🤖 AI Summary
Traditional social network modeling suffers from inherent limitations—particularly subjective choices in topology and parameterization—that compromise the fidelity of dynamic social analysis. To address this, we propose the “Interaction Flow” ontology framework, the first to model human social interactions as temporal event streams, directly aligning with cognitive perception mechanisms and native stream data structures while avoiding simplification biases introduced by static graph construction. Methodologically, our approach integrates online stream processing, cognitively inspired representation learning, and explicit modeling of social learning dynamics, enabling a unified characterization of evolving social processes.
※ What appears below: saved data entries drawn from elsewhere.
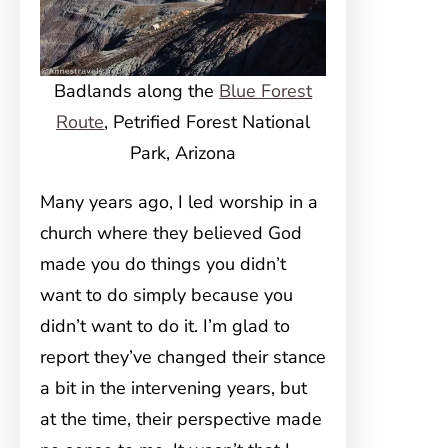
Badlands along the
Blue Forest
Route
, Petrified Forest National
Park, Arizona
Many years ago, I led worship in a
church where they believed God
made you do things you didn’t
want to do simply because you
didn’t want to do it. I’m glad to
report they’ve changed their stance
a bit in the intervening years, but
at the time, their perspective made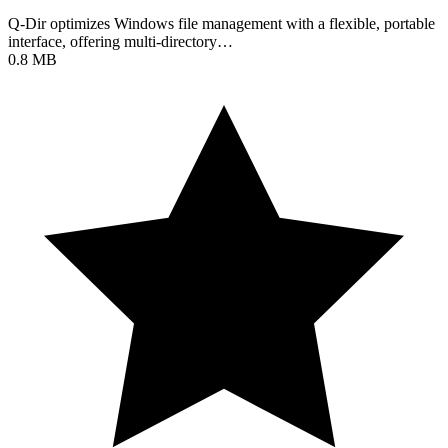
Q-Dir optimizes Windows file management with a flexible, portable
interface, offering multi-directory…
0.8 MB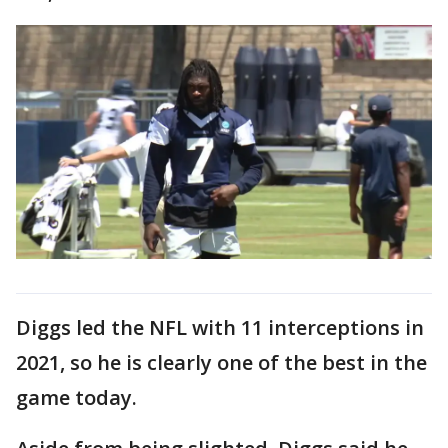
Diggs led the NFL with 11 interceptions in
2021, so he is clearly one of the best in the
game today.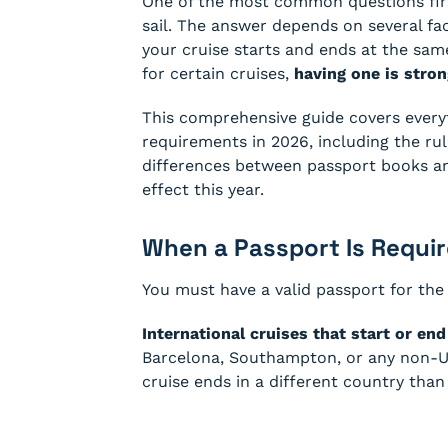
One of the most common questions firs
sail. The answer depends on several fac
your cruise starts and ends at the same
for certain cruises,
having one is str
This comprehensive guide covers every
requirements in 2026, including the rul
differences between passport books an
effect this year.
When a Passport Is Requi
You must have a valid passport for the 
International cruises that start or en
Barcelona, Southampton, or any non-U.S
cruise ends in a different country than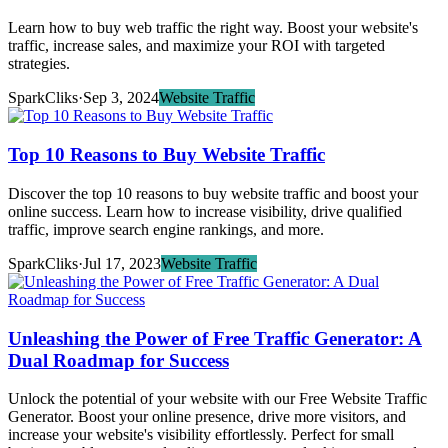
Learn how to buy web traffic the right way. Boost your website's
traffic, increase sales, and maximize your ROI with targeted
strategies.
SparkCliks
·
Sep 3, 2024
Website Traffic
Top 10 Reasons to Buy Website Traffic
Discover the top 10 reasons to buy website traffic and boost your
online success. Learn how to increase visibility, drive qualified
traffic, improve search engine rankings, and more.
SparkCliks
·
Jul 17, 2023
Website Traffic
Unleashing the Power of Free Traffic Generator: A
Dual Roadmap for Success
Unlock the potential of your website with our Free Website Traffic
Generator. Boost your online presence, drive more visitors, and
increase your website's visibility effortlessly. Perfect for small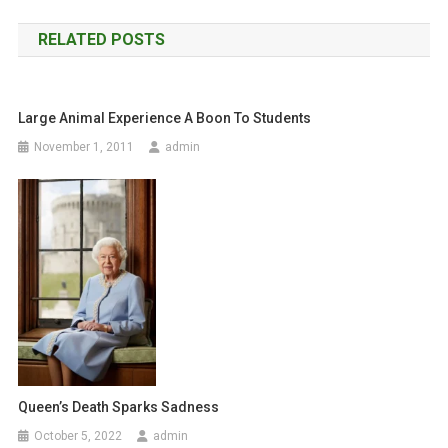
o
RELATED POSTS
s
t
Large Animal Experience A Boon To Students
n
November 1, 2011
admin
a
v
i
g
a
t
i
Queen’s Death Sparks Sadness
o
October 5, 2022
admin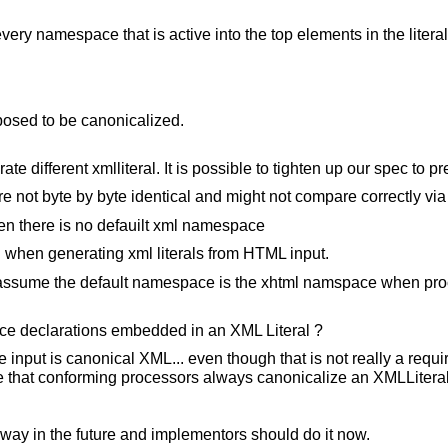
very namespace that is active into the top elements in the literal
posed to be canonicalized.
 different xmlliteral. It is possible to tighten up our spec to pre
re not byte by byte identical and might not compare correctly via
en there is no defauilt xml namespace
hen generating xml literals from HTML input.
r assume the default namespace is the xhtml namspace when pr
ace declarations embedded in an XML Literal ?
 input is canonical XML... even though that is not really a requi
e that conforming processors always canonicalize an XMLLiteral
 way in the future and implementors should do it now.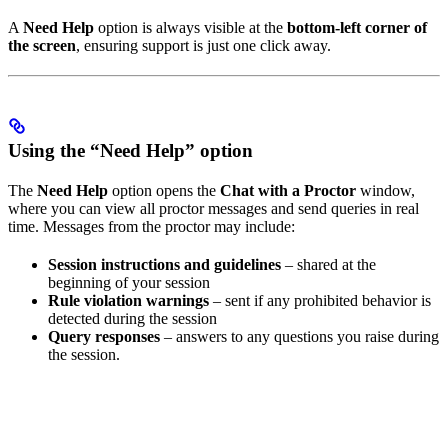
A
Need Help
option is always visible at the
bottom-left corner of
the screen
, ensuring support is just one click away.
Using the “Need Help” option
The
Need Help
option opens the
Chat with a Proctor
window,
where you can view all proctor messages and send queries in real
time. Messages from the proctor may include:
Session instructions and guidelines
– shared at the
beginning of your session
Rule violation warnings
– sent if any prohibited behavior is
detected during the session
Query responses
– answers to any questions you raise during
the session.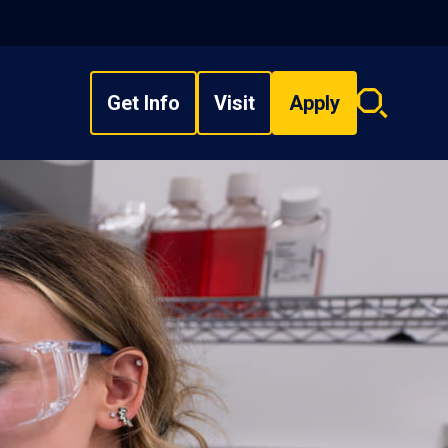
Get Info
Visit
Apply
Search
overlay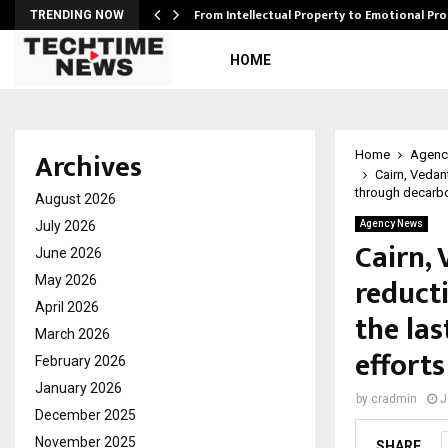
…
From Intellectual Property to Emotional Pr
TRENDING NOW
HOME
Archives
Home
Agenc
Cairn, Vedan
through decarbo
August 2026
July 2026
Agency News
Cairn,
June 2026
reduct
May 2026
April 2026
the las
March 2026
efforts
February 2026
January 2026
by
cradmin
J
December 2025
November 2025
SHARE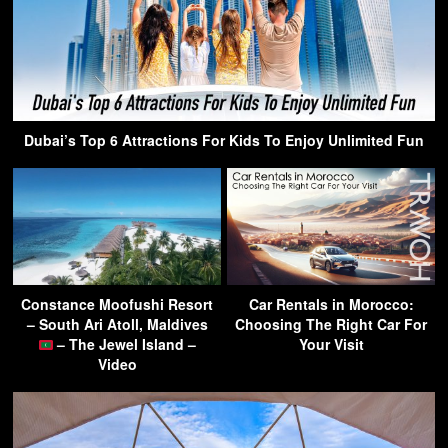
Dubai’s Top 6 Attractions For Kids To Enjoy Unlimited Fun
Constance Moofushi Resort
Car Rentals in Morocco:
– South Ari Atoll, Maldives
Choosing The Right Car For
– The Jewel Island –
Your Visit
Video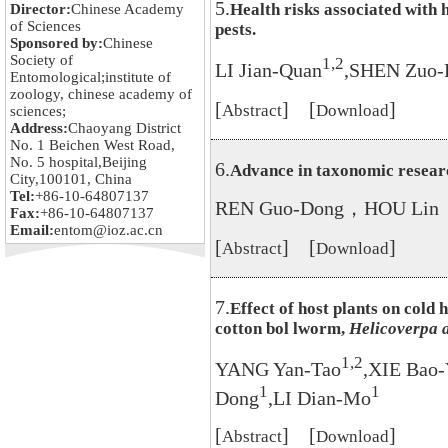
5.
Health risks associated with 
Director:
Chinese Academy
of Sciences
pests.
Sponsored by:
Chinese
Society of
1,2
LI Jian-Quan
,SHEN Zuo-
Entomological;institute of
zoology, chinese academy of
[
] [
]
Abstract
Download
sciences;
Address:
Chaoyang District
No. 1 Beichen West Road,
No. 5 hospital,Beijing
6.
Advance in taxonomic researc
City,100101, China
Tel:
+86-10-64807137
REN Guo-Dong，HOU Lin
Fax:
+86-10-64807137
Email:
entom@ioz.ac.cn
[
] [
]
Abstract
Download
7.
Effect of host plants on cold
cotton bol lworm,
Helicoverpa 
1,2
YANG Yan-Tao
,XIE Bao
1
1
Dong
,LI Dian-Mo
[
] [
]
Abstract
Download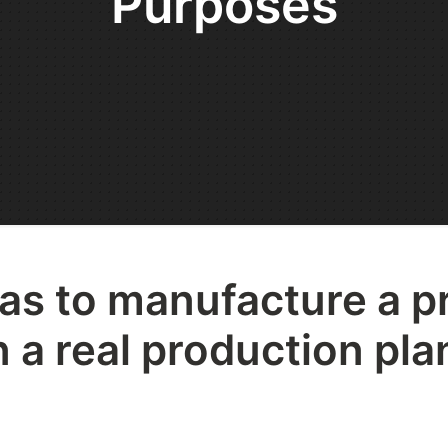
Purposes
s to manufacture a p
 a real production plan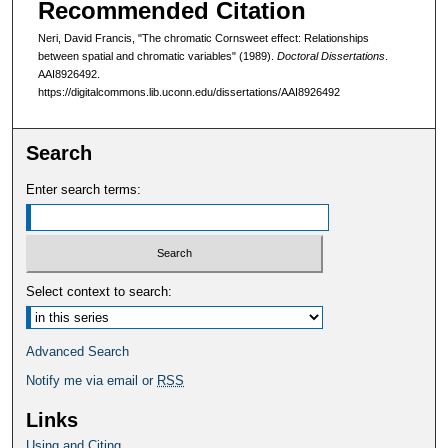
Recommended Citation
Neri, David Francis, "The chromatic Cornsweet effect: Relationships
between spatial and chromatic variables" (1989).
Doctoral Dissertations
.
AAI8926492.
https://digitalcommons.lib.uconn.edu/dissertations/AAI8926492
Search
Enter search terms:
Select context to search:
Advanced Search
Notify me via email or
RSS
Links
Using and Citing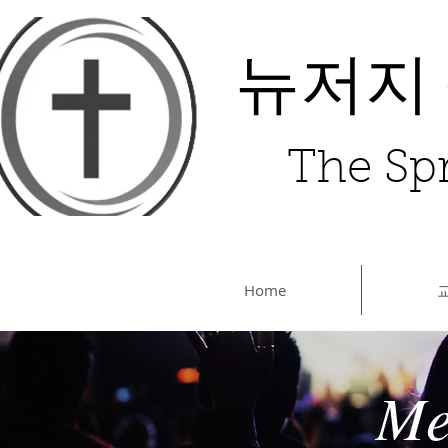
뉴저지
The Spr
Home
Me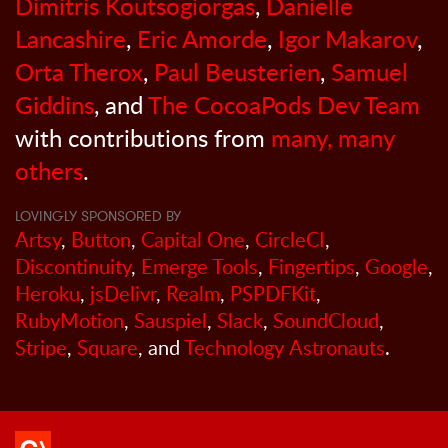
Dimitris Koutsogiorgas
,
Danielle
Lancashire
,
Eric Amorde
,
Igor Makarov
,
Orta Therox
,
Paul Beusterien
,
Samuel
Giddins
, and
The CocoaPods Dev Team
with contributions from
many, many
others
.
LOVINGLY SPONSORED BY
Artsy
,
Button
,
Capital One
,
CircleCI
,
Discontinuity
,
Emerge Tools
,
Fingertips
,
Google
,
Heroku
,
jsDelivr
,
Realm
,
PSPDFKit
,
RubyMotion
,
Sauspiel
,
Slack
,
SoundCloud
,
Stripe
,
Square
, and
Technology Astronauts
.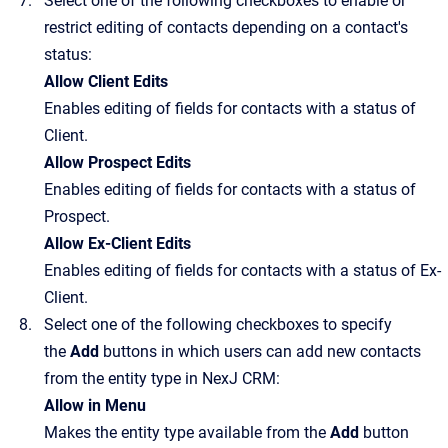
Select one of the following checkboxes to enable or
restrict editing of contacts depending on a contact's
status:
Allow Client Edits
Enables editing of fields for contacts with a status of
Client.
Allow Prospect Edits
Enables editing of fields for contacts with a status of
Prospect.
Allow Ex-Client Edits
Enables editing of fields for contacts with a status of Ex-
Client.
Select one of the following checkboxes to specify
the
Add
buttons in which users can add new contacts
from the entity type in
NexJ CRM
:
Allow in Menu
Makes the entity type available from the
Add
button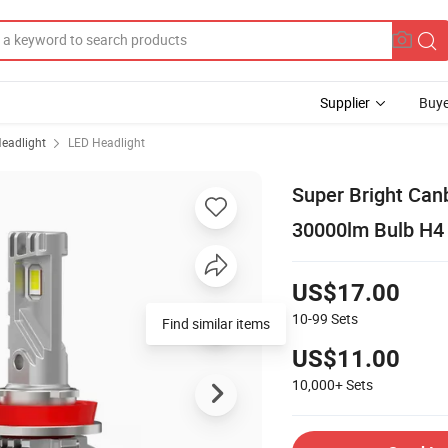
Supplier
Buye
eadlight
LED Headlight
Super Bright Can
30000lm Bulb H4 
US$17.00
10-99
Sets
Find similar items
US$11.00
10,000+
Sets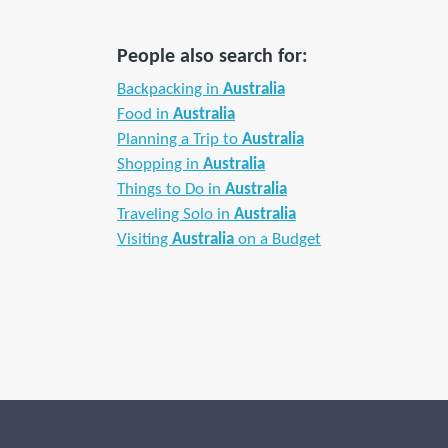
People also search for:
Backpacking in
Australia
Food in
Australia
Planning a Trip to
Australia
Shopping in
Australia
Things to Do in
Australia
Traveling Solo in
Australia
Visiting
Australia
on a Budget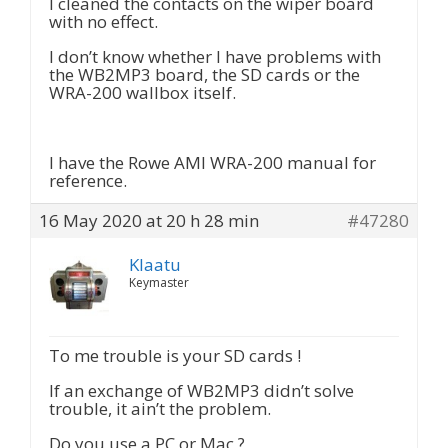
I cleaned the contacts on the wiper board
with no effect.
I don’t know whether I have problems with
the WB2MP3 board, the SD cards or the
WRA-200 wallbox itself.
I have the Rowe AMI WRA-200 manual for
reference.
16 May 2020 at 20 h 28 min
#47280
Klaatu
Keymaster
To me trouble is your SD cards !
If an exchange of WB2MP3 didn’t solve
trouble, it ain’t the problem.
Do you use a PC or Mac ?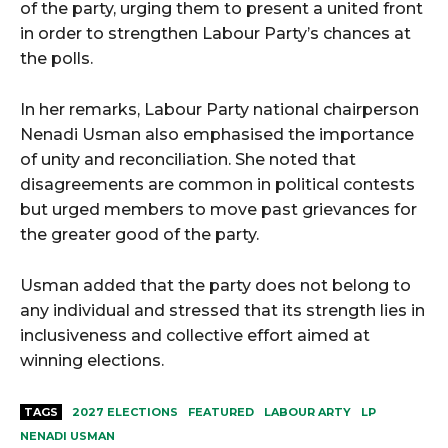
of the party, urging them to present a united front
in order to strengthen Labour Party’s chances at
the polls.
In her remarks, Labour Party national chairperson
Nenadi Usman also emphasised the importance
of unity and reconciliation. She noted that
disagreements are common in political contests
but urged members to move past grievances for
the greater good of the party.
Usman added that the party does not belong to
any individual and stressed that its strength lies in
inclusiveness and collective effort aimed at
winning elections.
TAGS
2027 ELECTIONS
FEATURED
LABOUR ARTY
LP
NENADI USMAN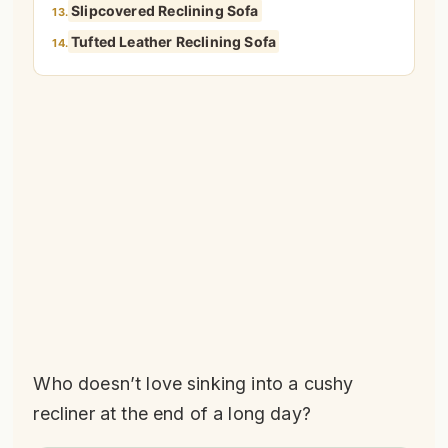
Slipcovered Reclining Sofa
13.
Tufted Leather Reclining Sofa
14.
Who doesn’t love sinking into a cushy
recliner at the end of a long day?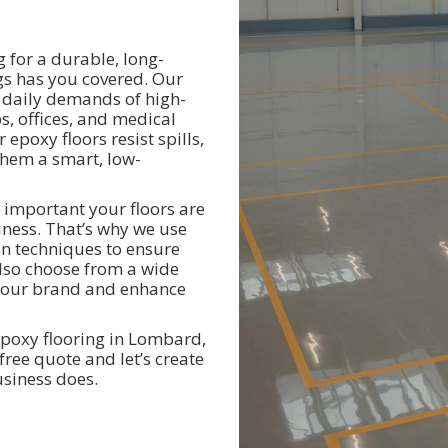
g for a durable, long-
ngs has you covered. Our
e daily demands of high-
s, offices, and medical
 epoxy floors resist spills,
hem a smart, low-
 important your floors are
iness. That’s why we use
on techniques to ensure
 also choose from a wide
h your brand and enhance
poxy flooring in Lombard,
free quote and let’s create
usiness does.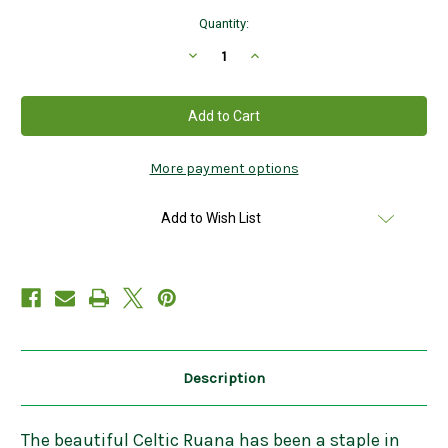
Current
Quantity:
Stock:
Decrease
Increase
Quantity
Quantity
of
of
Celtic
Celtic
Irish
Irish
Ruana
Ruana
Wrap
Wrap
in
in
Rose
Rose
More payment options
Check
Check
Made
Made
in
in
Add to Wish List
Ireland
Ireland
Description
The beautiful Celtic Ruana has been a staple in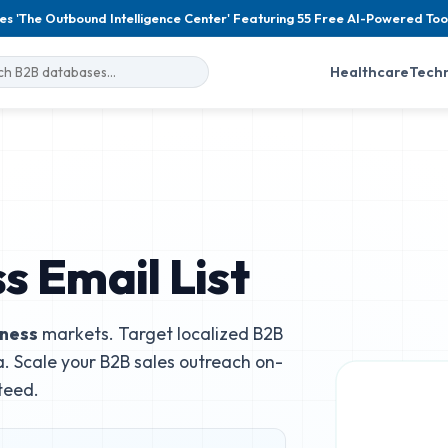
es 'The Outbound Intelligence Center' Featuring 55 Free AI-Powered Too
Healthcare
Tech
s Email List
iness
markets. Target localized B2B
. Scale your B2B sales outreach on-
teed.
Empirical evaluation demonstrates that the framework significantly improves modeling authenticity and generalization performance in social learning tasks. It establishes a scalable, low-subjectivity paradigm for streaming social computation, advancing foundational methodology for real-time, cognition-aware social process modeling.
📝 Abstract
Typically, for analysing and modelling social phenomena, networks are a convenient framework that allows for the representation of the interconnectivity of individuals. These networks are often considered transmission structures for processes that happen in society, e.g. diffusion of information, epidemics, and spread of influence. However, constructing a network can be challenging, as one needs to choose its type and parameters accurately. As a result, the outcomes of analysing dynamic processes often heavily depend on whether this step was done correctly. In this work, we advocate that it might be more beneficial to step down from the tedious process of building a network and base it on the level of the interactions instead. By taking this perspective, we can be closer to reality, and from the cognitive perspective, human beings are directly exposed to events, not networks. However, we can also draw a parallel to stream data mining, which brings a valuable apparatus for stream processing. Apart from taking the interaction stream perspective as a typical way in which we should study social phenomena, this work advocates that it is possible to map the concepts embodied in human nature and cognitive processes to the ones that occur in interaction streams. Exploiting this mapping can help reduce the diversity of problems that one can find in data stream processing for machine learning problems. Finally, we demonstrate one of the use cases in which the interaction stream perspective can be applied, namely, the social learning process.